*** Opening MATERIAL TO PROCESS ***

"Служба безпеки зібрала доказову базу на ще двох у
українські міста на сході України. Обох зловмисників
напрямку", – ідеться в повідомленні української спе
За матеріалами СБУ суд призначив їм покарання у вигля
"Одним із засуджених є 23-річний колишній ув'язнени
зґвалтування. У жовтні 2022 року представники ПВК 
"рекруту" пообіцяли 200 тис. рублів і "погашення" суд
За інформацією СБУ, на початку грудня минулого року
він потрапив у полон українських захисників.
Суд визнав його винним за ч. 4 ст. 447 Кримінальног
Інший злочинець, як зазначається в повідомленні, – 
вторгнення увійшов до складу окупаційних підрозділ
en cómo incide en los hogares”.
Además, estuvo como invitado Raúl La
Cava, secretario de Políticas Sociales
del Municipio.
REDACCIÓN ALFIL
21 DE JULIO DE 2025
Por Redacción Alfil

*** Closing MATERIAL TO PROCESS ***

» **WHAT IS NEEDED**
Lines from the start of the records through the one containing "За інформацією СБУ, на" are what should be retyped, exactly and in full, both ends included.

» **SOLUTION TO THE EXERCISE**
"Служба безпеки зібрала доказову базу на ще двох у
українські міста на сході України. Обох зловмисників
напрямку", – ідеться в повідомленні української спе
За матеріалами СБУ суд призначив їм покарання у вигля
"Одним із засуджених є 23-річний колишній ув'язнени
зґвалтування. У жовтні 2022 року представники ПВК 
"рекруту" пообіцяли 200 тис. рублів і "погашення" суд
За інформацією СБУ, на початку грудня минулого року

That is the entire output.